Content starts

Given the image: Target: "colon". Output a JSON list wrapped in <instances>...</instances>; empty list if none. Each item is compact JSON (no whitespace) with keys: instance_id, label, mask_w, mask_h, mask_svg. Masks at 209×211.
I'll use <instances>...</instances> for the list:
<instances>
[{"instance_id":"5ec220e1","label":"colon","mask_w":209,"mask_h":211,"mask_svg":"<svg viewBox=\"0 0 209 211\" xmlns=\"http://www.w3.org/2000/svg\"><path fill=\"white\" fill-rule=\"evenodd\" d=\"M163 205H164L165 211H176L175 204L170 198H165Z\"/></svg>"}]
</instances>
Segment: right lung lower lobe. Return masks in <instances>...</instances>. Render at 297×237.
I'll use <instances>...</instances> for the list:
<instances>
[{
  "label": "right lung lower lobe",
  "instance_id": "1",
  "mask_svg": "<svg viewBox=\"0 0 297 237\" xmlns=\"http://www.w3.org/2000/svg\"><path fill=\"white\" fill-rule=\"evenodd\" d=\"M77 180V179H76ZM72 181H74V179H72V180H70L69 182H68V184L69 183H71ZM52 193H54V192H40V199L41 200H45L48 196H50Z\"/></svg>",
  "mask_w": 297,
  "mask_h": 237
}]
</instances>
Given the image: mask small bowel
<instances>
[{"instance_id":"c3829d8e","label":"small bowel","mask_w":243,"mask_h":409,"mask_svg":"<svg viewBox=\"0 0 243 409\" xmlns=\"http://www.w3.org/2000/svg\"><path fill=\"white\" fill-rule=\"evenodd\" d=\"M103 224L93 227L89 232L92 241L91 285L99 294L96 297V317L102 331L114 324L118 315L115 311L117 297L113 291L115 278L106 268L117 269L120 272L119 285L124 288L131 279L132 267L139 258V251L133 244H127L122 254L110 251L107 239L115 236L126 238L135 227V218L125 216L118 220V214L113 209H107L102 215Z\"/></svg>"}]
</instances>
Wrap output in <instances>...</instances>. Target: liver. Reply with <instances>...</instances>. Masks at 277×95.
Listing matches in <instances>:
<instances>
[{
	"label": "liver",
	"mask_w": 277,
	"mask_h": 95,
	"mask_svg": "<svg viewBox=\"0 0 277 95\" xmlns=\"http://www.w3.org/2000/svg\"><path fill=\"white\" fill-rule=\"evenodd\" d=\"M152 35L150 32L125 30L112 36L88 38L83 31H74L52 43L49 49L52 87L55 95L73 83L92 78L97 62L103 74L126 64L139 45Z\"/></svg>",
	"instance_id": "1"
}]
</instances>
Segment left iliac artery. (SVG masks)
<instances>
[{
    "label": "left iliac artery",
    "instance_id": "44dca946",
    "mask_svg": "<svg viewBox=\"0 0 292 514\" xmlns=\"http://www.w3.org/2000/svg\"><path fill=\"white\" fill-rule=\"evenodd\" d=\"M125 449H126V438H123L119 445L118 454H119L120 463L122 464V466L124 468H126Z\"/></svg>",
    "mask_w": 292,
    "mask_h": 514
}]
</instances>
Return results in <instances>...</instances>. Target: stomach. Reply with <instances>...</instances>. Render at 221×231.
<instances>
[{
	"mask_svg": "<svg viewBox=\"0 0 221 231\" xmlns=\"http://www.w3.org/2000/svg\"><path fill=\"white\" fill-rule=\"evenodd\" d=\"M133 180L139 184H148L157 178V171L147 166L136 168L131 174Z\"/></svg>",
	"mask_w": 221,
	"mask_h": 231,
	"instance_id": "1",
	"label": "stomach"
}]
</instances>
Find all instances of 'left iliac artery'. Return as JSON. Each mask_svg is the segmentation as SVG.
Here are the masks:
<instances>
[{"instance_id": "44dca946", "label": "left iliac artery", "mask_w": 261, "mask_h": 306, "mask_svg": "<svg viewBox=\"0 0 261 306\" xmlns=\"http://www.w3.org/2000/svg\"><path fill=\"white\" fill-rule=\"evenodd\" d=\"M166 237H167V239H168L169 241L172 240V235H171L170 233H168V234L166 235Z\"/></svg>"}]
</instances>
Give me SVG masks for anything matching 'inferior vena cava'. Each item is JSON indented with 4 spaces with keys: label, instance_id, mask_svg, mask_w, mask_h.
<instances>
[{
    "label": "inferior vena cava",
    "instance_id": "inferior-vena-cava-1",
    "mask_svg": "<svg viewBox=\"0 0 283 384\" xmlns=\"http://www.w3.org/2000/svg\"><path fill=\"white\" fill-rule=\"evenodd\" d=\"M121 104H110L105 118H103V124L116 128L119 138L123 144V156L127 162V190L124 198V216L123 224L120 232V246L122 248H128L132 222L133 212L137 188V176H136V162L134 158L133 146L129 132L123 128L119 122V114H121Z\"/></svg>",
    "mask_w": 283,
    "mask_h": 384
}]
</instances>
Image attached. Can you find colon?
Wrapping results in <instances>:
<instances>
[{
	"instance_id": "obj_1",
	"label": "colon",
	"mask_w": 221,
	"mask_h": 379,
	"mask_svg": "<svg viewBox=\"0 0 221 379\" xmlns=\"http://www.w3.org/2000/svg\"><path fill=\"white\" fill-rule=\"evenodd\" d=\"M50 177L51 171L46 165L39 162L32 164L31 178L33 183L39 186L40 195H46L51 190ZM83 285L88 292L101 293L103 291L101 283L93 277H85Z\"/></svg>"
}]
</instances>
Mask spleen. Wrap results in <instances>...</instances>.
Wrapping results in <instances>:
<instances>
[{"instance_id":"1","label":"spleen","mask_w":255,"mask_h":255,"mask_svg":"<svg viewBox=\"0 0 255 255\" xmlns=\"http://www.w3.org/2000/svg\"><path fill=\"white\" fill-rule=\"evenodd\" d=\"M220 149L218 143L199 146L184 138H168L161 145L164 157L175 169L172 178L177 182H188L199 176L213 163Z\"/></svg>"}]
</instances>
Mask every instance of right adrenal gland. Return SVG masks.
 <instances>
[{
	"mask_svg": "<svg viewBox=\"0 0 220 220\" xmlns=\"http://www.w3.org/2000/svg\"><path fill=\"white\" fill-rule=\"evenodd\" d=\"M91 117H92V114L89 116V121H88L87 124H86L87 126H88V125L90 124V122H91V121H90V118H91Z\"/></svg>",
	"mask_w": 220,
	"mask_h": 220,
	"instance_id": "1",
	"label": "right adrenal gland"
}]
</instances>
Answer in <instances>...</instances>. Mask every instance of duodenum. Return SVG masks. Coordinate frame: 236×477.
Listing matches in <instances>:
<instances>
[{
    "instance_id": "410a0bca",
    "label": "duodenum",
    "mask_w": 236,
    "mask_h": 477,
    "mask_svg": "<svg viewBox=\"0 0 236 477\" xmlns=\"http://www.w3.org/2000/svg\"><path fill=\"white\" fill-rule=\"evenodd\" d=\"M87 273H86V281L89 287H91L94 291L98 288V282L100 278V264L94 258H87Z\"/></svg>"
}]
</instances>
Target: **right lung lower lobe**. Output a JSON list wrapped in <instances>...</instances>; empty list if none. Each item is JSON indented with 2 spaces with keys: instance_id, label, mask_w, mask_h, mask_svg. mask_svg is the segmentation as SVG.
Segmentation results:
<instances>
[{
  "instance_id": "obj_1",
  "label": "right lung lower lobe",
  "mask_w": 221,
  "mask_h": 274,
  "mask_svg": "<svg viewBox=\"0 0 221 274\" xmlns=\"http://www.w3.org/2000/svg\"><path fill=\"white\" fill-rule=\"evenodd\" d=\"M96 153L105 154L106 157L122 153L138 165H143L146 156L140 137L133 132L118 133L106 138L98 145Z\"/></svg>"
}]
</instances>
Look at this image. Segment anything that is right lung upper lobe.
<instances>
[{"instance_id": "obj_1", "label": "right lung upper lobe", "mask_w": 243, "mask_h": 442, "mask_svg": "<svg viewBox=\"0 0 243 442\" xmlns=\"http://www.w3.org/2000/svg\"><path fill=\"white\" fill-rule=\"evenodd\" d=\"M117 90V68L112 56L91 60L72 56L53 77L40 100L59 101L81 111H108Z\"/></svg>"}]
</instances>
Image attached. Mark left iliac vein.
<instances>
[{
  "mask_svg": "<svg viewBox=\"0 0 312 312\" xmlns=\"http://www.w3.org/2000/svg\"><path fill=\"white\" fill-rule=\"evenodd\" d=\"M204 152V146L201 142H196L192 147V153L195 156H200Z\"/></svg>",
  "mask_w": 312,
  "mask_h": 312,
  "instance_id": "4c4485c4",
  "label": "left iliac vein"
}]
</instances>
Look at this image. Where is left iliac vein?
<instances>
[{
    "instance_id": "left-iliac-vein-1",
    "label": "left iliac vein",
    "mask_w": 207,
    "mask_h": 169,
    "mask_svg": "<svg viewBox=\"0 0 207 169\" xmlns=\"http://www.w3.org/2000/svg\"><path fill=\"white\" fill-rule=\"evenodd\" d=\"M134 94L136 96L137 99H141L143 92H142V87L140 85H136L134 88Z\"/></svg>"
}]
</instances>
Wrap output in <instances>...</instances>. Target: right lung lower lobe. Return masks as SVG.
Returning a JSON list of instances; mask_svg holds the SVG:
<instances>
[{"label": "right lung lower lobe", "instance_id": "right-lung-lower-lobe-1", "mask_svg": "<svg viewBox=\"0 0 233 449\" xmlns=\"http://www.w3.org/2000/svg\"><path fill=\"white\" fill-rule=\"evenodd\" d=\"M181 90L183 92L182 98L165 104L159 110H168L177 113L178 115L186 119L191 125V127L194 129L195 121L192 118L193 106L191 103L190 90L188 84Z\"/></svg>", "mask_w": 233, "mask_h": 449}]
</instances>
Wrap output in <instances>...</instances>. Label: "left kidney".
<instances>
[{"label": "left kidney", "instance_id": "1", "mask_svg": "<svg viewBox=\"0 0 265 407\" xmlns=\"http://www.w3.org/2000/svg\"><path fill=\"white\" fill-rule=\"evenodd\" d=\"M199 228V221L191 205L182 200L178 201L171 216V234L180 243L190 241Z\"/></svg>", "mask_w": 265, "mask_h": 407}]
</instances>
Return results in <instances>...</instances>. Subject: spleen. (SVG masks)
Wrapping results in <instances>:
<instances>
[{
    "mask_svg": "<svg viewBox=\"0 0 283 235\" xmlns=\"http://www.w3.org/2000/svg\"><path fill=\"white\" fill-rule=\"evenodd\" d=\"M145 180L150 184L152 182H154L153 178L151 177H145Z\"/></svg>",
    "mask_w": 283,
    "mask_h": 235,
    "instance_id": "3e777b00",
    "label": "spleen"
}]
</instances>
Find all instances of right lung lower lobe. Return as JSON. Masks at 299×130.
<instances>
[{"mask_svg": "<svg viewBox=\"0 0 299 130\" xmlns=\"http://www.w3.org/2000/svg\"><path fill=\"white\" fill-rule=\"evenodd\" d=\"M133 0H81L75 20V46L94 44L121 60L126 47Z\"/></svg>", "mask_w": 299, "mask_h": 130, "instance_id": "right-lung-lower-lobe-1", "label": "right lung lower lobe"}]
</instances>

Content ends

● **WORK REQUIRED**
Retype exactly. Start at the line with "Find all instances of right" and stop at the last line of the data.

● **TASK RESPONSE**
Find all instances of right lung lower lobe. Return as JSON. Masks at 299×130.
<instances>
[{"mask_svg": "<svg viewBox=\"0 0 299 130\" xmlns=\"http://www.w3.org/2000/svg\"><path fill=\"white\" fill-rule=\"evenodd\" d=\"M133 0H81L75 20V46L94 44L121 60L126 47Z\"/></svg>", "mask_w": 299, "mask_h": 130, "instance_id": "right-lung-lower-lobe-1", "label": "right lung lower lobe"}]
</instances>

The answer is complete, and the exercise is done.